MATERIAL TO PROCESS Start Marker
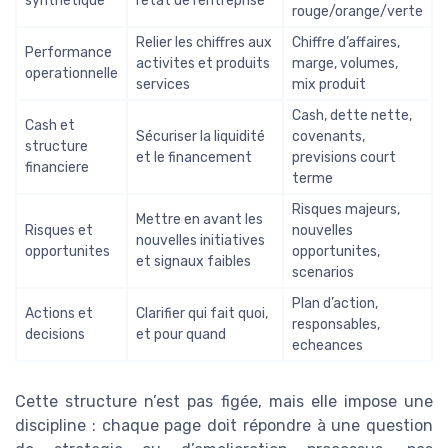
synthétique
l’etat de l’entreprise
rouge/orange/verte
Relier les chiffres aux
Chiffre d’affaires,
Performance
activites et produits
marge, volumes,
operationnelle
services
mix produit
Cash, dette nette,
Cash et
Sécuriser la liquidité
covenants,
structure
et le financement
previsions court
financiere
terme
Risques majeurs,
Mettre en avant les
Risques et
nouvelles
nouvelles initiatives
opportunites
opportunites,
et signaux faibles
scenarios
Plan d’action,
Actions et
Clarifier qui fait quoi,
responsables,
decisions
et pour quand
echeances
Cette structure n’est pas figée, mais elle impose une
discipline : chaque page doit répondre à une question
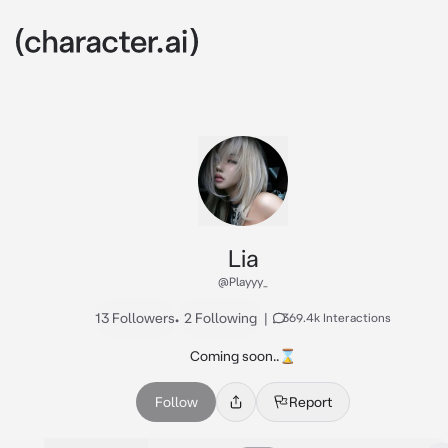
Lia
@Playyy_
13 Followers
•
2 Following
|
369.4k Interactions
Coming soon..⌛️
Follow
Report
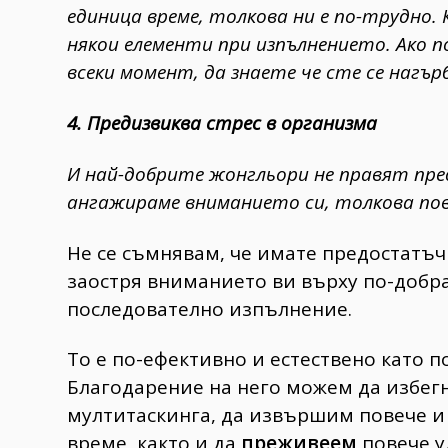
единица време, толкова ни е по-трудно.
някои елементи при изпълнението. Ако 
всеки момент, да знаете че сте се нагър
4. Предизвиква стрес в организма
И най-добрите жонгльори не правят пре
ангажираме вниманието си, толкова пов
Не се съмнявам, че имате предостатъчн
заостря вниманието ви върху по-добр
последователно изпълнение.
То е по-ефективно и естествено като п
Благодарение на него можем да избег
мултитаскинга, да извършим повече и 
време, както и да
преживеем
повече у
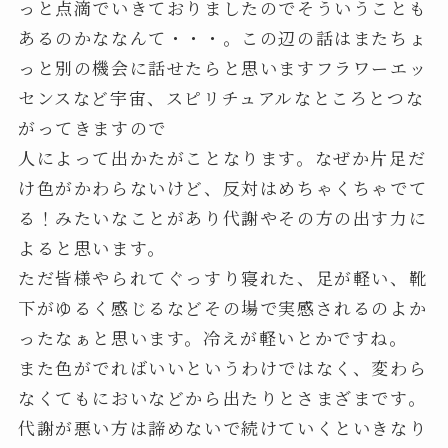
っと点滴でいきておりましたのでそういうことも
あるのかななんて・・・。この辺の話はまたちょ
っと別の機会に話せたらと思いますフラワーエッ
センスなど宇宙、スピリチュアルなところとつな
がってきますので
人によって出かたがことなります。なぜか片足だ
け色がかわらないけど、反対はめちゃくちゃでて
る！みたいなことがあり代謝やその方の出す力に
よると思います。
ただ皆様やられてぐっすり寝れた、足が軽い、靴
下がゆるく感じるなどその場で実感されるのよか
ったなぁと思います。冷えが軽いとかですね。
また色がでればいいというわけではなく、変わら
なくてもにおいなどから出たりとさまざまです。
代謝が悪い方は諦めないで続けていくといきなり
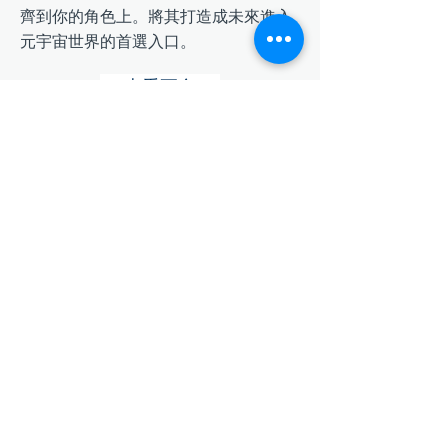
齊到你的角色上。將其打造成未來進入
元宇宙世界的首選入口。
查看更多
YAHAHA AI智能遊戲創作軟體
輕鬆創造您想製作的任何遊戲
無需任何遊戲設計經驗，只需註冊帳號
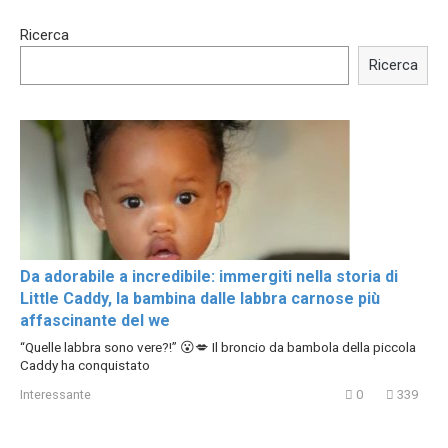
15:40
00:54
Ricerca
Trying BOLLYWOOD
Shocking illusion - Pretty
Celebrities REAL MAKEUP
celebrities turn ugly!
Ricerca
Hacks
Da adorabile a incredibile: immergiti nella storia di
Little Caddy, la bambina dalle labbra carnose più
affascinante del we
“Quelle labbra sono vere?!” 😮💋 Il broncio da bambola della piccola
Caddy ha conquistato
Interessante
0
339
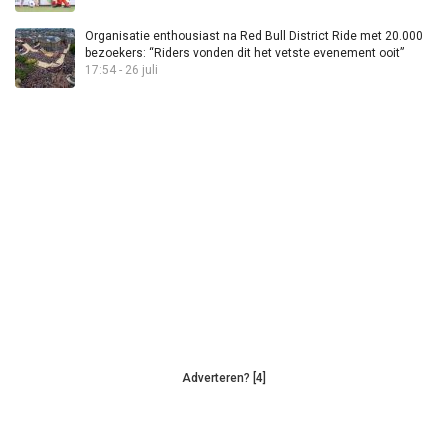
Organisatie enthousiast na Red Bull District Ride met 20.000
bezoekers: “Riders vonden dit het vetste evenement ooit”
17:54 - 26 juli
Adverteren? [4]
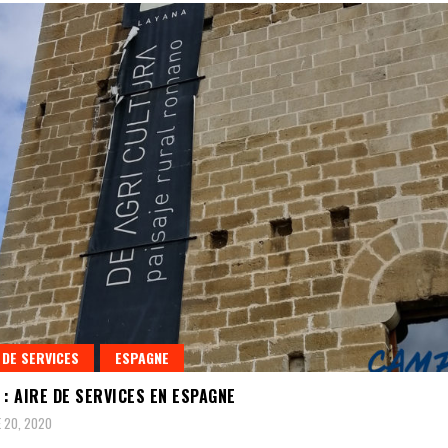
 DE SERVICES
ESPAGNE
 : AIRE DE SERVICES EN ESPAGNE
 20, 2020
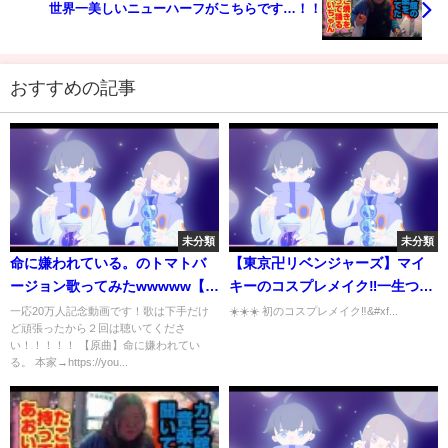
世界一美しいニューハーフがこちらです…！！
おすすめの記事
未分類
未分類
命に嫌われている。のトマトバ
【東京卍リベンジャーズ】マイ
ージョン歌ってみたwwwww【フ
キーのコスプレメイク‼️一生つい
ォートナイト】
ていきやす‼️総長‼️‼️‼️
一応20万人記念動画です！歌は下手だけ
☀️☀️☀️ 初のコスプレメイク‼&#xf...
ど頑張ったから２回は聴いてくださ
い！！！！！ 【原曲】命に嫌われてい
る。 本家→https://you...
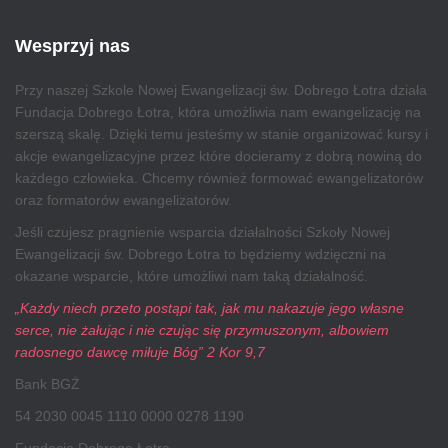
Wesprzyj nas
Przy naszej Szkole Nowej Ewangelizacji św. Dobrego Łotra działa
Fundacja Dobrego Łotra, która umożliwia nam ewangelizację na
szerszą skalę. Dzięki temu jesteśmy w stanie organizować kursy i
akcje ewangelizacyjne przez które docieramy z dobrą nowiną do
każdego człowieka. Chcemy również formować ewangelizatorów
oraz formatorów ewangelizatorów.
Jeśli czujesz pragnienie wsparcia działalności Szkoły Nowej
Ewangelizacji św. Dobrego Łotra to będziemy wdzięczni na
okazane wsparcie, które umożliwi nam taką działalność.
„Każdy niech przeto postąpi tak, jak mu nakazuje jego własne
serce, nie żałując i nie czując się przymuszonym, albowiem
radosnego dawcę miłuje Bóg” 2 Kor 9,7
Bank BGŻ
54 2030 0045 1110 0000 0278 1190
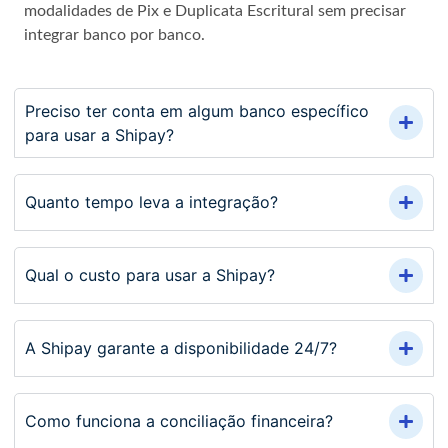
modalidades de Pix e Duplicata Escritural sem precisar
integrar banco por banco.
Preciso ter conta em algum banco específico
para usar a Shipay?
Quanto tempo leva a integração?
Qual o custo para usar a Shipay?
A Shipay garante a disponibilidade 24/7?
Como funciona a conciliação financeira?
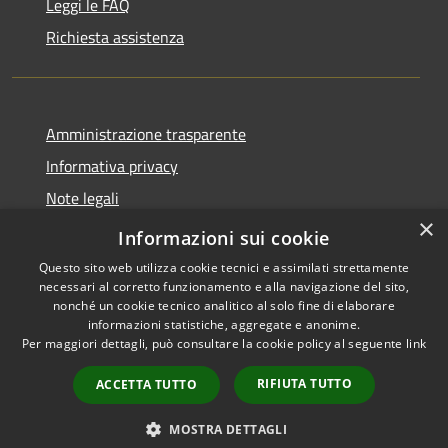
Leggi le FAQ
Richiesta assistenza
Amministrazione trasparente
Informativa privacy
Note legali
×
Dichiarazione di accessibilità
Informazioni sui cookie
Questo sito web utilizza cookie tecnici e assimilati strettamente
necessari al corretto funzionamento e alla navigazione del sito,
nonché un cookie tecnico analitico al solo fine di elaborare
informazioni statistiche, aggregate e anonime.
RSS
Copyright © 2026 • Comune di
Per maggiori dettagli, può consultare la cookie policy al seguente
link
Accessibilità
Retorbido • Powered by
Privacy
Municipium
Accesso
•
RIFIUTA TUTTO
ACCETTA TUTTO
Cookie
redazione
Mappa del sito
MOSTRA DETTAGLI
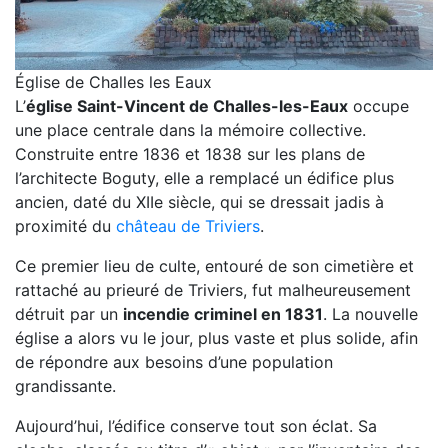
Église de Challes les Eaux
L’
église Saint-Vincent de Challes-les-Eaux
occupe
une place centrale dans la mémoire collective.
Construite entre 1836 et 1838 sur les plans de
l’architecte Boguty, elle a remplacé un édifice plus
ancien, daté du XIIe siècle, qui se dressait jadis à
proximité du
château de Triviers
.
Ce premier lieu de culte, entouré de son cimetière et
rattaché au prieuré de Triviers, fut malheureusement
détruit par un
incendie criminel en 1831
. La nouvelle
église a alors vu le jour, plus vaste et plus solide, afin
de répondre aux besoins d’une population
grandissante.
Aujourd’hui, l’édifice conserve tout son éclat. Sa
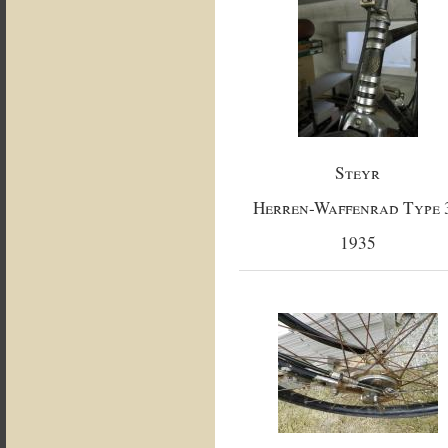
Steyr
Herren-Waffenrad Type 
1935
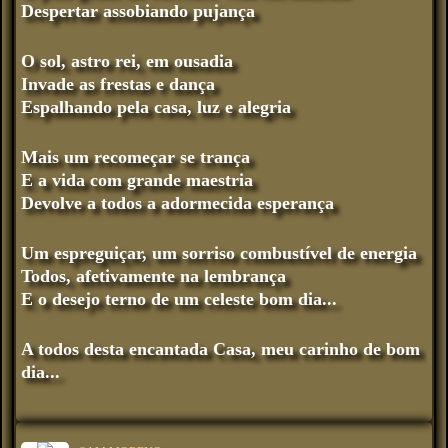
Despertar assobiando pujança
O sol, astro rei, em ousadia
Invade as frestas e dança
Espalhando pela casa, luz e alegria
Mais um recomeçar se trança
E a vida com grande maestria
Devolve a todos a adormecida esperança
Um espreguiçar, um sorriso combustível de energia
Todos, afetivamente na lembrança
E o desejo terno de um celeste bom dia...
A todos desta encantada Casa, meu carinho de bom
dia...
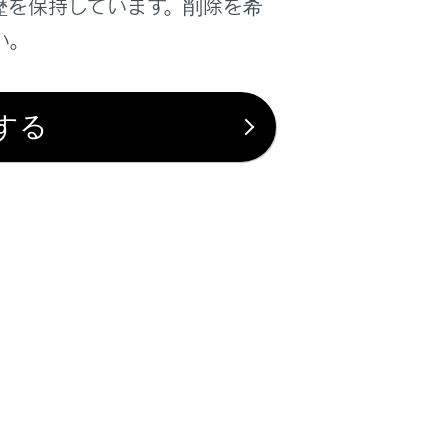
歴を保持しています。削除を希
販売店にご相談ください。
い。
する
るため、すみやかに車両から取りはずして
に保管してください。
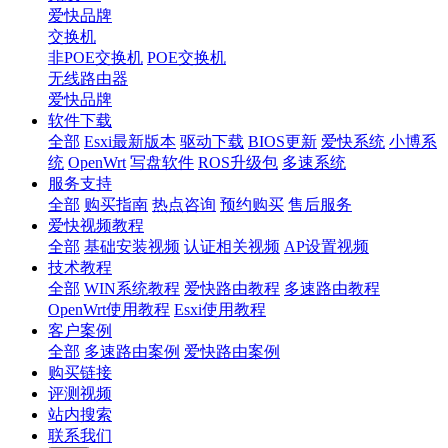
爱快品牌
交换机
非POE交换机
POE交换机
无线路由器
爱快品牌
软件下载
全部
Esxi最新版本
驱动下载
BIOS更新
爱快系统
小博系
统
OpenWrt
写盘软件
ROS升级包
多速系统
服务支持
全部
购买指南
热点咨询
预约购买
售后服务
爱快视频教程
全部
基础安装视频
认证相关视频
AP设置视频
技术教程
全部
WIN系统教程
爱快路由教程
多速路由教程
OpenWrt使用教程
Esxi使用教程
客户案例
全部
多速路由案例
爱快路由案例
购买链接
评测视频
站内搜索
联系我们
MATERIAL TO PROCESS End Marker
• _EXERCISE PROMPT_:
Copy the records above exactly, from the first line through the line containing "け色がかわらないけど、反対はめちゃくちゃでて", and leave out the pictures.

• _SOLUTION FOR THIS PROBLEM_:
synthétique
l’etat de l’entreprise
rouge/orange/verte
Relier les chiffres aux
Chiffre d’affaires,
Performance
activites et produits
marge, volumes,
operationnelle
services
mix produit
Cash, dette nette,
Cash et
Sécuriser la liquidité
covenants,
structure
et le financement
previsions court
financiere
terme
Risques majeurs,
Mettre en avant les
Risques et
nouvelles
nouvelles initiatives
opportunites
opportunites,
et signaux faibles
scenarios
Plan d’action,
Actions et
Clarifier qui fait quoi,
responsables,
decisions
et pour quand
echeances
Cette structure n’est pas figée, mais elle impose une
discipline : chaque page doit répondre à une question
Lia
@Playyy_
13 Followers
•
2 Following
|
369.4k Interactions
Coming soon..⌛️
Follow
Report
единица време, толкова ни е по-трудно.
някои елементи при изпълнението. Ако 
всеки момент, да знаете че сте се нагър
4. Предизвиква стрес в организма
И най-добрите жонгльори не правят пре
ангажираме вниманието си, толкова пов
Не се съмнявам, че имате предостатъчн
заостря вниманието ви върху по-добр
последователно изпълнение.
То е по-ефективно и естествено като п
Благодарение на него можем да избег
мултитаскинга, да извършим повече и 
време, както и да
преживеем
повече у
っと点滴でいきておりましたのでそういうことも
あるのかななんて・・・。この辺の話はまたちょ
っと別の機会に話せたらと思いますフラワーエッ
センスなど宇宙、スピリチュアルなところとつな
がってきますので
人によって出かたがことなります。なぜか片足だ
け色がかわらないけど、反対はめちゃくちゃでて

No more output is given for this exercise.